◆ **Description of the task**: Every record must reappear in the answer exactly as given.

Entries taken from a collection:
======

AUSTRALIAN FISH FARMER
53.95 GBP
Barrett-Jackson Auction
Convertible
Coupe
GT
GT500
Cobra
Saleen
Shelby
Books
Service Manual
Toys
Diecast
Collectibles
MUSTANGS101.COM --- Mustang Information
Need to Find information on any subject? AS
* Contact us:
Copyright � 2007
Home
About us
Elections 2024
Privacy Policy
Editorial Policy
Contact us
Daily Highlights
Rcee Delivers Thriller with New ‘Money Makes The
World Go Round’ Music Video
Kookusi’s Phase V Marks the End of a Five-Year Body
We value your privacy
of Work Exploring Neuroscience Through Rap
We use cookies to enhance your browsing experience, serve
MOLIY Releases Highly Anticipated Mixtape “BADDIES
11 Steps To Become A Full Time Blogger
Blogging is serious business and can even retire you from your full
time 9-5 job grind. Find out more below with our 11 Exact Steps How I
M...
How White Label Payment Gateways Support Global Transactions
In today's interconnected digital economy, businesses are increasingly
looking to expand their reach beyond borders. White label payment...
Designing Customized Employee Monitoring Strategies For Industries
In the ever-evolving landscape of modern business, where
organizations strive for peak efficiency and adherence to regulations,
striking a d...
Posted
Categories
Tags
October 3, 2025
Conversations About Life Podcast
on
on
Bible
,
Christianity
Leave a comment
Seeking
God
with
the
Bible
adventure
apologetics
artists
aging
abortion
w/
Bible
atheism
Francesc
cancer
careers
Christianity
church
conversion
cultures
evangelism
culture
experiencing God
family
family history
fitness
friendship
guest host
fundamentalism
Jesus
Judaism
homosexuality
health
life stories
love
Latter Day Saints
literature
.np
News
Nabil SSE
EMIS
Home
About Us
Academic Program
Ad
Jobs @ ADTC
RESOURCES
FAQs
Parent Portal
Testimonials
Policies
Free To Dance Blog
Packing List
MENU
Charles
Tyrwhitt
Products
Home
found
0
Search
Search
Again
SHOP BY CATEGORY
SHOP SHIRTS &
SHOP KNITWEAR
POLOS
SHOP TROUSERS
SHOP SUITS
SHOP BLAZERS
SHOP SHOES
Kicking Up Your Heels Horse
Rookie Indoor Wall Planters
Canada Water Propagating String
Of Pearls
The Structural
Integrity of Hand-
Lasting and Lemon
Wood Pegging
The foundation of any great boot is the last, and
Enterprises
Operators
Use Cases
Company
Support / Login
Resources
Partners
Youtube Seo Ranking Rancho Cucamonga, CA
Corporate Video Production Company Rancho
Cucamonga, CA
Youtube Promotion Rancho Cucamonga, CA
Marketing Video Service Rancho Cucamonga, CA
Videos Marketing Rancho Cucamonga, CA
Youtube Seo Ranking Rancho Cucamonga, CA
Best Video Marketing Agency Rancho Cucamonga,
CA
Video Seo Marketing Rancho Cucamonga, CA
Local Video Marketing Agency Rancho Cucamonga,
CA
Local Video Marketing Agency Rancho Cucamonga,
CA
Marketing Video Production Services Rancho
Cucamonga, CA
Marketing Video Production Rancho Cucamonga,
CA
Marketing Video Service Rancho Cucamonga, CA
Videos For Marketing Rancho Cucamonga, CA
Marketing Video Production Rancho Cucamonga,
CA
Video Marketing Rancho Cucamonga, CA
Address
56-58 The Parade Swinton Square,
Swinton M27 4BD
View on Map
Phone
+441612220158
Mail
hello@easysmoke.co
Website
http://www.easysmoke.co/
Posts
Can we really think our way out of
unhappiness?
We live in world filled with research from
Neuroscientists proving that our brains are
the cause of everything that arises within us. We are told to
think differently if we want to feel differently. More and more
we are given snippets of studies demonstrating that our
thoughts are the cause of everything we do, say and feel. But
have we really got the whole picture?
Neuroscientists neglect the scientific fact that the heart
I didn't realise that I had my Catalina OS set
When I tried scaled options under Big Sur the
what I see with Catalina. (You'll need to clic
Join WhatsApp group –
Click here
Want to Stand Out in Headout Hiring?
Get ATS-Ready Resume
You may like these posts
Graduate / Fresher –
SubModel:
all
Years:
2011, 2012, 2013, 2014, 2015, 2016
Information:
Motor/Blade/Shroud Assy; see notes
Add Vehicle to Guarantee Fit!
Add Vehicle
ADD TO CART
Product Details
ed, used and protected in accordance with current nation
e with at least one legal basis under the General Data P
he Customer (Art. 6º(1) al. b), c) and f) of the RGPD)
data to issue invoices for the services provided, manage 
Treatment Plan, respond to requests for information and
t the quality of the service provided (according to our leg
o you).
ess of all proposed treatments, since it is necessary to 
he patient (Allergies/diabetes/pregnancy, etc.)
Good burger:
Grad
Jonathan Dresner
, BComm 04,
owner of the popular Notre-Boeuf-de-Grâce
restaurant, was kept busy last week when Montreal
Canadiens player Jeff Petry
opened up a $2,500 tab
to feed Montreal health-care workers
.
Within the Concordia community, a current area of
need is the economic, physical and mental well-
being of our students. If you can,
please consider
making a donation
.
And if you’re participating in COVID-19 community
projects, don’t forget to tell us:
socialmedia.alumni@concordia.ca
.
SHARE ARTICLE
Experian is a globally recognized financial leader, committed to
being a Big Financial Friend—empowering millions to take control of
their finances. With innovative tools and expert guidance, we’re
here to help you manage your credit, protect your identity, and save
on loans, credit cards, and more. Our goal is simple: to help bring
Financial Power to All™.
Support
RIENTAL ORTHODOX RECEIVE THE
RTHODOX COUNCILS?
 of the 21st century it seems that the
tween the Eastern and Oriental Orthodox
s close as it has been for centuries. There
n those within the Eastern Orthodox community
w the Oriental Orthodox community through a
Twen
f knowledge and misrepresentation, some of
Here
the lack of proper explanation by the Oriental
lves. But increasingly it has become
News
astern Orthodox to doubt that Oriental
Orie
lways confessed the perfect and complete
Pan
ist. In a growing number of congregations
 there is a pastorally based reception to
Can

======

◆ **Exercise answer**:
AUSTRALIAN FISH FARMER
53.95 GBP
Barrett-Jackson Auction
Convertible
Coupe
GT
GT500
Cobra
Saleen
Shelby
Books
Service Manual
Toys
Diecast
Collectibles
MUSTANGS101.COM --- Mustang Information
Need to Find information on any subject? AS
* Contact us:
Copyright � 2007
Home
About us
Elections 2024
Privacy Policy
Editorial Policy
Contact us
Daily Highlights
Rcee Delivers Thriller with New ‘Money Makes The
World Go Round’ Music Video
Kookusi’s Phase V Marks the End of a Five-Year Body
We value your privacy
of Work Exploring Neuroscience Through Rap
We use cookies to enhance your browsing experience, serve
MOLIY Releases Highly Anticipated Mixtape “BADDIES
11 Steps To Become A Full Time Blogger
Blogging is serious business and can even retire you from your full
time 9-5 job grind. Find out more below with our 11 Exact Steps How I
M...
How White Label Payment Gateways Support Global Transactions
In today's interconnected digital economy, businesses are increasingly
looking to expand their reach beyond borders. White label payment...
Designing Customized Employee Monitoring Strategies For Industries
In the ever-evolving landscape of modern business, where
organizations strive for peak efficiency and adherence to regulations,
striking a d...
Posted
Categories
Tags
October 3, 2025
Conversations About Life Podcast
on
on
Bible
,
Christianity
Leave a comment
Seeking
God
with
the
Bible
adventure
apologetics
artists
aging
abortion
w/
Bible
atheism
Francesc
cancer
careers
Christianity
church
conversion
cultures
evangelism
culture
experiencing God
family
family history
fitness
friendship
guest host
fundamentalism
Jesus
Judaism
homosexuality
health
life stories
love
Latter Day Saints
literature
.np
News
Nabil SSE
EMIS
Home
About Us
Academic Program
Ad
Jobs @ ADTC
RESOURCES
FAQs
Parent Portal
Testimonials
Policies
Free To Dance Blog
Packing List
MENU
Charles
Tyrwhitt
Products
Home
found
0
Search
Search
Again
SHOP BY CATEGORY
SHOP SHIRTS &
SHOP KNITWEAR
POLOS
SHOP TROUSERS
SHOP SUITS
SHOP BLAZERS
SHOP SHOES
Kicking Up Your Heels Horse
Rookie Indoor Wall Planters
Canada Water Propagating String
Of Pearls
The Structural
Integrity of Hand-
Lasting and Lemon
Wood Pegging
The foundation of any great boot is the last, and
Enterprises
Operators
Use Cases
Company
Support / Login
Resources
Partners
Youtube Seo Ranking Rancho Cucamonga, CA
Corporate Video Production Company Rancho
Cucamonga, CA
Youtube Promotion Rancho Cucamonga, CA
Marketing Video Service Rancho Cucamonga, CA
Videos Marketing Rancho Cucamonga, CA
Youtube Seo Ranking Rancho Cucamonga, CA
Best Video Marketing Agency Rancho Cucamonga,
CA
Video Seo Marketing Rancho Cucamonga, CA
Local Video Marketing Agency Rancho Cucamonga,
CA
Local Video Marketing Agency Rancho Cucamonga,
CA
Marketing Video Production Services Rancho
Cucamonga, CA
Marketing Video Production Rancho Cucamonga,
CA
Marketing Video Service Rancho Cucamonga, CA
Videos For Marketing Rancho Cucamonga, CA
Marketing Video Production Rancho Cucamonga,
CA
Video Marketing Rancho Cucamonga, CA
Address
56-58 The Parade Swinton Square,
Swinton M27 4BD
View on Map
Phone
+441612220158
Mail
hello@easysmoke.co
Website
http://www.easysmoke.co/
Posts
Can we really think our way out of
unhappiness?
We live in world filled with research from
Neuroscientists proving that our brains are
the cause of everything that arises within us. We are told to
think differently if we want to feel differently. More and more
we are given snippets of studies demonstrating that our
thoughts are the cause of everything we do, say and feel. But
have we really got the whole picture?
Neuroscientists neglect the scientific fact that the heart
I didn't realise that I had my Catalina OS set
When I tried scaled options under Big Sur the
what I see with Catalina. (You'll need to clic
Join WhatsApp group –
Click here
Want to Stand Out in Headout Hiring?
Get ATS-Ready Resume
You may like these posts
Graduate / Fresher –
SubModel:
all
Years:
2011, 2012, 2013, 2014, 2015, 2016
Information:
Motor/Blade/Shroud Assy; see notes
Add Vehicle to Guarantee Fit!
Add Vehicle
ADD TO CART
Product Details
ed, used and protected in accordance with current nation
e with at least one legal basis under the General Data P
he Customer (Art. 6º(1) al. b), c) and f) of the RGPD)
data to issue invoices for the services provided, manage 
Treatment Plan, respond to requests for information and
t the quality of the service provided (according to our leg
o you).
ess of all proposed treatments, since it is necessary to 
he patient (Allergies/diabetes/pregnancy, etc.)
Good burger:
Grad
Jonathan Dresner
, BComm 04,
owner of the popular Notre-Boeuf-de-Grâce
restaurant, was kept busy last week when Montreal
Canadiens player Jeff Petry
opened up a $2,500 tab
to feed Montreal health-care workers
.
Within the Concordia community, a current area of
need is the economic, physical and mental well-
being of our students. If you can,
please consider
making a donation
.
And if you’re participating in COVID-19 community
projects, don’t forget to tell us:
socialmedia.alumni@concordia.ca
.
SHARE ARTICLE
Experian is a globally recognized financial leader, committed to
being a Big Financial Friend—empowering millions to take control of
their finances. With innovative tools and expert guidance, we’re
here to help you manage your credit, protect your identity, and save
on loans, credit cards, and more. Our goal is simple: to help bring
Financial Power to All™.
Support
RIENTAL ORTHODOX RECEIVE THE
RTHODOX COUNCILS?
 of the 21st century it seems that the
tween the Eastern and Oriental Orthodox
s close as it has been for centuries. There
n those within the Eastern Orthodox community
w the Oriental Orthodox community through a
Twen
f knowledge and misrepresentation, some of
Here
the lack of proper explanation by the Oriental
lves. But increasingly it has become
News
astern Orthodox to doubt that Oriental
Orie
lways confessed the perfect and complete
Pan
ist. In a growing number of congregations
 there is a pastorally based reception to
Can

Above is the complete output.